Brief: The records that follow are to be reproduced exactly. Any pictures in them are left out.

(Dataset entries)
┌────────

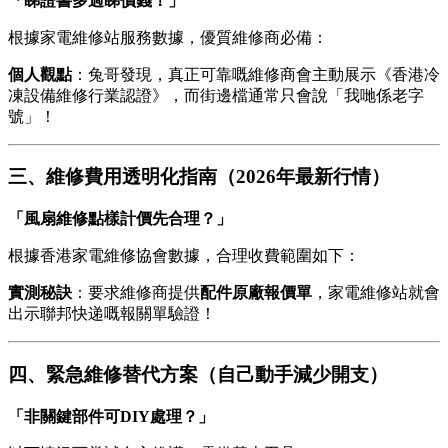
「睇證書多過睇價錢！」
根據家電維修站服務數據，優質維修商必備：
個人觀點
：兔哥發現，真正可靠嘅維修商會主動展示《香港冷
凍設備維修行業認證》，而街邊檔通常只會說「我哋係老字
號」！
三、維修費用透明化指南（2026年最新行情）
「風扇維修點樣計價先合理？」
根據香港家電維修協會數據，合理收費範圍如下：
實測秘訣
：要求維修商提供
配件原廠報價單
，家電維修站就會
出示聯邦快递嘅報關單驗證！
四、緊急維修替代方案（自己動手減少開支）
「非關鍵部件可DIY處理？」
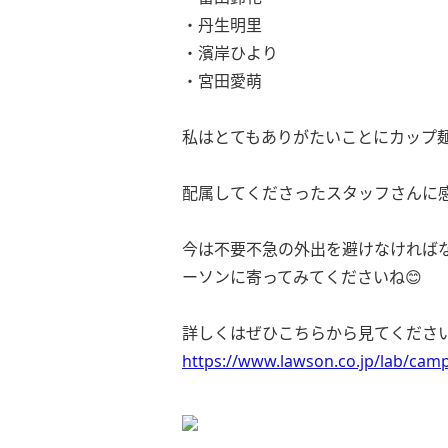
・丹生明里
・濱岸ひより
・宮田愛萌
私はとてもありがたいことにカップ麺コース
配属してくださったスタッフさんに感謝ですね🙇
今は不要不急の外出を避けなければ
ーソンに寄ってみてくださいね😊
詳しくはぜひこちらから見てください(
https://www.lawson.co.jp/lab/cam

└────────

Output below:
「睇證書多過睇價錢！」
根據家電維修站服務數據，優質維修商必備：
個人觀點
：兔哥發現，真正可靠嘅維修商會主動展示《香港冷
凍設備維修行業認證》，而街邊檔通常只會說「我哋係老字
號」！
三、維修費用透明化指南（2026年最新行情）
「風扇維修點樣計價先合理？」
根據香港家電維修協會數據，合理收費範圍如下：
實測秘訣
：要求維修商提供
配件原廠報價單
，家電維修站就會
出示聯邦快递嘅報關單驗證！
四、緊急維修替代方案（自己動手減少開支）
「非關鍵部件可DIY處理？」
・丹生明里
・濱岸ひより
・宮田愛萌
私はとてもありがたいことにカップ麺コース
配属してくださったスタッフさんに感謝ですね🙇
今は不要不急の外出を避けなければ
ーソンに寄ってみてくださいね😊
詳しくはぜひこちらから見てください(
https://www.lawson.co.jp/lab/cam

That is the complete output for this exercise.